[Exercise input Boundary: Start]

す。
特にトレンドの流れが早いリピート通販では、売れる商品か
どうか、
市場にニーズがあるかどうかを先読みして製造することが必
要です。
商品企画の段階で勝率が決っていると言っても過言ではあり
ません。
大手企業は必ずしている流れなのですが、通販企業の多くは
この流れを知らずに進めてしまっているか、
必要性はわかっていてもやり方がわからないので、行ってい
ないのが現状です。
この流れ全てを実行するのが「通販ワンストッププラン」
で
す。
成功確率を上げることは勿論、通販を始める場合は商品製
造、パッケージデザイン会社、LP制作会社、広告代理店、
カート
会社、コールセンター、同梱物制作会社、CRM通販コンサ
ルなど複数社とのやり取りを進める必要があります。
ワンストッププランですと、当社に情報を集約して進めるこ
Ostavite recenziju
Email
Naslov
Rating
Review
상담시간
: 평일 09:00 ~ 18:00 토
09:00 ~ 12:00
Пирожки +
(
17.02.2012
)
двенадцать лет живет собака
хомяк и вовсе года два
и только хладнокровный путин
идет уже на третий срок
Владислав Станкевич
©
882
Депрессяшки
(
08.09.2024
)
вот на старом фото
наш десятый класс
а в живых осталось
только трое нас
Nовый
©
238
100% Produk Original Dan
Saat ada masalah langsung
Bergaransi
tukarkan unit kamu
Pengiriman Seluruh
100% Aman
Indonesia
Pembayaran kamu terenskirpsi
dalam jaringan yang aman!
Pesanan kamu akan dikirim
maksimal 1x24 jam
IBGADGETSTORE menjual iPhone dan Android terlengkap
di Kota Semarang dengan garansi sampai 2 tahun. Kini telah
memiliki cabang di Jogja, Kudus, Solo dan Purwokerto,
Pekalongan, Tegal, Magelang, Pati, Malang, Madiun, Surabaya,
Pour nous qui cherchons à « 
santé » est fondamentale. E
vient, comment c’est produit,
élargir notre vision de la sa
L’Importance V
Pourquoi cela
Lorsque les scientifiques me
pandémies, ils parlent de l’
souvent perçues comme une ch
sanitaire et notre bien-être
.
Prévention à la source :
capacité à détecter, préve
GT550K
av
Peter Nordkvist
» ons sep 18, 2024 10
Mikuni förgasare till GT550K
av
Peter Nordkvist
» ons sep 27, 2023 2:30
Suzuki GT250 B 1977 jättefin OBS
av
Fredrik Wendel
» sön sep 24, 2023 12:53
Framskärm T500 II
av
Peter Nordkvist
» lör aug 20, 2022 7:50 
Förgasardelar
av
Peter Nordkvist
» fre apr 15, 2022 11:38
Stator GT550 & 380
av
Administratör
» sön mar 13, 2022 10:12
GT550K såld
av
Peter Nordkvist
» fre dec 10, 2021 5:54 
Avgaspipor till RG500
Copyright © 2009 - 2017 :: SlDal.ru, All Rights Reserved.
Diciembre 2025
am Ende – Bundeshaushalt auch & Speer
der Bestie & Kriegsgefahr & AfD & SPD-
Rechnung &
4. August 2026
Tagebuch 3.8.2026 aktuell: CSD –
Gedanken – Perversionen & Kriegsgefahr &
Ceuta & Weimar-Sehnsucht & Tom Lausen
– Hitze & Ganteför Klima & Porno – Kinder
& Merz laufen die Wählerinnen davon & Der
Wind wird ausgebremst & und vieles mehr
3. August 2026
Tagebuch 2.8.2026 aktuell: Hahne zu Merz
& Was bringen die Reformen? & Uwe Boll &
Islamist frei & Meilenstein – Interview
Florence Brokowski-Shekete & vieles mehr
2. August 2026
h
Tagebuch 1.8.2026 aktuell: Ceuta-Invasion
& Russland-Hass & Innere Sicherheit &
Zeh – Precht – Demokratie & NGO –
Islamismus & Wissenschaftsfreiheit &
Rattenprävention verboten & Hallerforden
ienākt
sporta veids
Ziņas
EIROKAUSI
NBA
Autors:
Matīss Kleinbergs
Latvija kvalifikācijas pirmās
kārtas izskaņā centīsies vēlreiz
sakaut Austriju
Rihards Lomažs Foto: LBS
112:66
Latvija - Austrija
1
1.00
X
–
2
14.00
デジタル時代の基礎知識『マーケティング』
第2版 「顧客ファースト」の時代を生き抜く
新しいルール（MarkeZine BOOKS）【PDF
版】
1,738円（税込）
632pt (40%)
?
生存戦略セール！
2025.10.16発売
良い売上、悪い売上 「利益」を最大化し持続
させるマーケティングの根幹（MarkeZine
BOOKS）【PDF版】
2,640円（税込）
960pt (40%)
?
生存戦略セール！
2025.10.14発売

[Exercise input Boundary: End]

Check all the records above and select each line where the string "kamu" is found.

▶ [Response]
tukarkan unit kamu
Pembayaran kamu terenskirpsi
Pesanan kamu akan dikirim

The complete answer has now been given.